Move from a sense of your evolutionary purpose--your ever evolving and growing sense of how you can best make the changes you want to make in the world. Do only what you are truly called to do by your spirit [your deep desire for freedom or political commitments] or by circumstance.

Be aware of capacity

Take no action if you do not have the time or capacity to do it well or see it through. If you don’t have time to build relationships, discuss strategy, debrief or take care of your personal needs during the action or campaign then you don’t have time to act. If you don’t have the time, plan or foresight to foresee and handle the repercussions of your action or campaign then you do not have the capacity to act.

Hold the Complexity

No issue is black and white and the crises facing humanity in this moment are far too complex and complicated for them to be solved through black/white thinking. This means practicing polycentrism, realizing that systems of oppression affect different racial, ethnic, religious, gender, class and other groups in separate, distinct as well as overlapping ways.

Build Power for Black People

Any action done for freedom or liberation under an anti-Black white supremacist society must build the emotional, economic, political, cultural or spiritual power of Black people or create explicit space for Black people to build our own power. 

Challenge Patriarchy 

Our actions should challenge the notion that a small group of men can decide what is right or wrong and give social sanction, protection and support only to those who stay in line with their decisions. This means practicing bottom up group leadership where everyone has an ability to fully and meaningfully contribute to the outcomes and the responsibilities of leadership are distributed to multiple people. It means supporting women, femme, gender non-conforming and non-binary leadership and explicitly valuing multiple forms of leadership and contribution. It means not gendering care, support, administrative or strategic work or arranging that work in a hierarchy of value. It means requiring an equitable share of emotional labor and explicitly naming and compensating for that labor in non-exploitative ways. 
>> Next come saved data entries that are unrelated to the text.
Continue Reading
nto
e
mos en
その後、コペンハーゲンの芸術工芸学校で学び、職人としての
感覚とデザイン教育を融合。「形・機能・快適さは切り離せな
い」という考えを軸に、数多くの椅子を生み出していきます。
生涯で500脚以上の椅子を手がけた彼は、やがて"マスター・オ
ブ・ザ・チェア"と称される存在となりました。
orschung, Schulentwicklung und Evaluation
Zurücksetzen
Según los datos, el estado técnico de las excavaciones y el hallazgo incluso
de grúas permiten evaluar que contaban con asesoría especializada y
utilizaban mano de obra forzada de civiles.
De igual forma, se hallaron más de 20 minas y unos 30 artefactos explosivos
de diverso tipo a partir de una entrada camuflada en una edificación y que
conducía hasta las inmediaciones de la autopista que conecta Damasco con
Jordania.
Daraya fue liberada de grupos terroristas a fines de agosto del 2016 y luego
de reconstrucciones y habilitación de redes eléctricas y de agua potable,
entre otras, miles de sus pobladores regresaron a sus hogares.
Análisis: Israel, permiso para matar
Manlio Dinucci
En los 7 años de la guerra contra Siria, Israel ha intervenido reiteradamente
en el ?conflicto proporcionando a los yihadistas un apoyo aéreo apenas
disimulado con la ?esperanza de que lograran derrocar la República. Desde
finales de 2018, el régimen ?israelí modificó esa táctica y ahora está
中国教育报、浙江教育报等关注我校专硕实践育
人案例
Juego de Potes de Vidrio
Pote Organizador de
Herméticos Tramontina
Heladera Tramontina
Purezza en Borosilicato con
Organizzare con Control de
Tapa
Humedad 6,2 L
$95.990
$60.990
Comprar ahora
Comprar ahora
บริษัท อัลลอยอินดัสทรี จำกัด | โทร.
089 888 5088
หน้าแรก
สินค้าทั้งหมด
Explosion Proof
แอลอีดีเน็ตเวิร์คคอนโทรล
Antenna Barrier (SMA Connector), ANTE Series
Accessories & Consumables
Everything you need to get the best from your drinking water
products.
Acknowledge Whose Land You Are On

Any action done for freedom or liberation on stolen native land must recognize and genuinely reckon with the continuous and on-going genocide and land theft that makes this society possible. The erasure of the genocide of indigenous people is the original sin that underlies the racial hierarchy of this nation and by not naming it we are complicit in it. The same is true when we do not acknowledge and co-lead with the communities who live there now. Every action we take without the community is something we do to the community. 

Do Not Invest in Structures that Support Another's Oppression a.k.a Use the Best Means to Get the Best Ends

We shouldn’t try to expand problematic avenues to material support and social sanction without highlighting their problematic nature and, if possible, highlighting alternatives for support and social sanction. 

Practice Collaborative Solidarity

Collaborative Solidarity is an idea put forth by Elle Hearns. It means, broadly, investing in the capacity for leadership in the groups at the table. It means giving material, emotional, spiritual and technical support to the long term leadership and organizing capacity of marginalized groups within a coalition or at the table. 

Build a Bigger or Better We

Political interventions should increase your base or make it stronger. Our strategies should be geared towards growing our base or growing its capacity to achieve its goals. If we choose to disrupt, we should disrupt in ways that build our strength and capacity to govern ourselves whether through creating space or taking power over ourselves and our communities.